The tree had grown from a sapling in the savannah of Northern Ghana, surrounded by small shrubs and, at a distance, by other trees. Throughout its lifetime, it had absorbed water from the ground, water which had fallen each rainy season and dissolved metal salts as it soaked through the soil. By the miracle of photosynthesis, the tree had also gathered carbon dioxide from the air and combined it with the moisture from the ground and the metal salts to make wood, bark, leaves - more and more tree-stuff as it grew larger and reached for the sky against the competition from all the other plantlife around it.

As I looked at it, most of the tree had gone, changed entirely and gone. It had caught fire, maybe from a lightning strike, possibly set on fire by poachers making camp.
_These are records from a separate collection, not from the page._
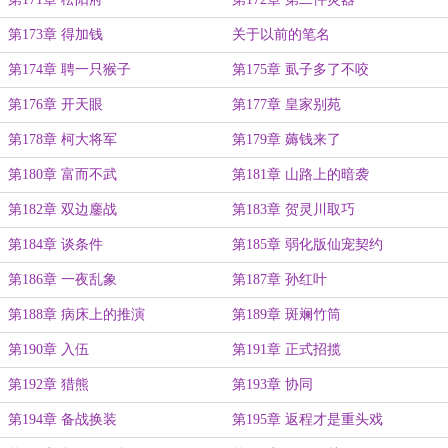
第173章 得加钱
关于以前的笔名
第174章 聘一只猴子
第175章 虱子多了不咬
第176章 开天眼
第177章 皇家别苑
第178章 柯大将军
第179章 薅钱来了
第180章 富而不武
第181章 山路上的暗袭
第182章 双边鏖战
第183章 贺灵川取巧
第184章 谈条件
第185章 弱化版仙宠契约
第186章 一夜乱象
第187章 孙红叶
第188章 病床上的推演
第189章 斑斓竹筒
第190章 入伍
第191章 正式招揽
第192章 猎熊
第193章 协同
第194章 备战换装
第195章 返程才是重头戏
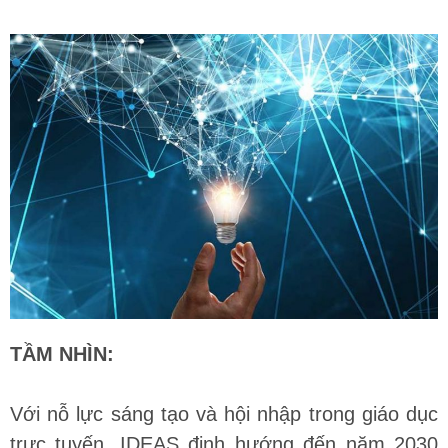
TẦM NHÌN:
Với nỗ lực sáng tạo và hội nhập trong giáo dục
trực tuyến, IDEAS định hướng đến năm 2030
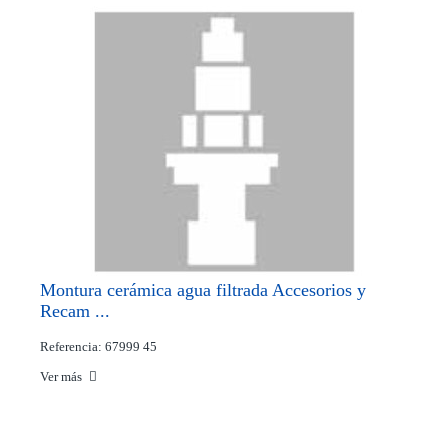
Montura cerámica agua filtrada Accesorios y
Recam ...
Referencia: 67999 45
Ver más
It had then smouldered away, the carbon in its various tree-stuffs changing back to carbon dioxide and escaping into the air. The metals which had formed a small part of the stuff of the tree, now lay on the ground as white oxides, showing the shape of the trunk and large branches rather like a huge photograph invented by nature.

When the rains came, the ash would be washed down into the earth, to be absorbed by other plantlife. The carbon dioxide in the air would be re-organised by other plants into new shapes and structures. Such is the nature of life on earth, and as I looked at the ash on the ground, I pondered on our part in it.